[[ RAW DATA open ]]
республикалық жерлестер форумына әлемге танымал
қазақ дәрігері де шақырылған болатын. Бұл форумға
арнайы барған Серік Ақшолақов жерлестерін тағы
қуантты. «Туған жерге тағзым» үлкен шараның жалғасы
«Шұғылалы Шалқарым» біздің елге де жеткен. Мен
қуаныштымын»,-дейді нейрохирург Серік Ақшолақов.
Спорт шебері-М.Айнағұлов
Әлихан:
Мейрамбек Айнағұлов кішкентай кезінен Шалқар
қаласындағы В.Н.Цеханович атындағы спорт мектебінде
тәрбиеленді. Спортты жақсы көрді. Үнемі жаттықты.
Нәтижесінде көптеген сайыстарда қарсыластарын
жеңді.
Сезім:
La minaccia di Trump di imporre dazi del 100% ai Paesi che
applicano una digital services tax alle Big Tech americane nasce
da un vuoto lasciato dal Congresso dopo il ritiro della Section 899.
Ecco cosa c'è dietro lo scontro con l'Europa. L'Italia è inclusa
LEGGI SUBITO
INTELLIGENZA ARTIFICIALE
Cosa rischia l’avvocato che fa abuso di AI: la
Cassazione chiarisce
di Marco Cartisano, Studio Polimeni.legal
[[ RAW DATA closed ]]
[[ RAW DATA open ]]
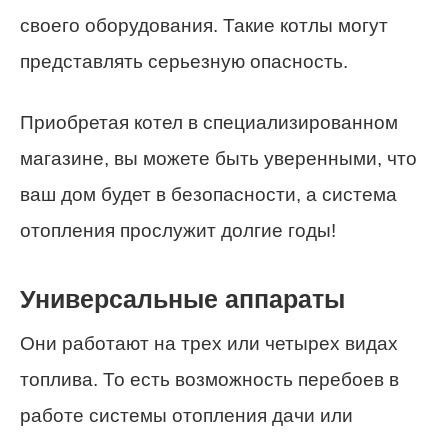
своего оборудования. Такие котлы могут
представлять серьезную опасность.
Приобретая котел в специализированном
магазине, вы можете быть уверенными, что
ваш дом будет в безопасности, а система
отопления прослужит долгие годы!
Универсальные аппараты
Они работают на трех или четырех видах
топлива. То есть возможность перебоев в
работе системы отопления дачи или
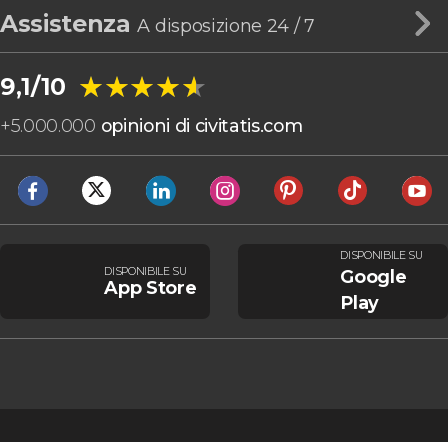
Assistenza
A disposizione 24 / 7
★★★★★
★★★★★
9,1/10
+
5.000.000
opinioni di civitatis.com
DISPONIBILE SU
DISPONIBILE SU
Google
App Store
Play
[[ RAW DATA closed ]]
## WORK REQUIRED
Using the records above, count the lines containing "Айнағұлов". Give no words besides the number.

## WRITTEN SOLUTION
2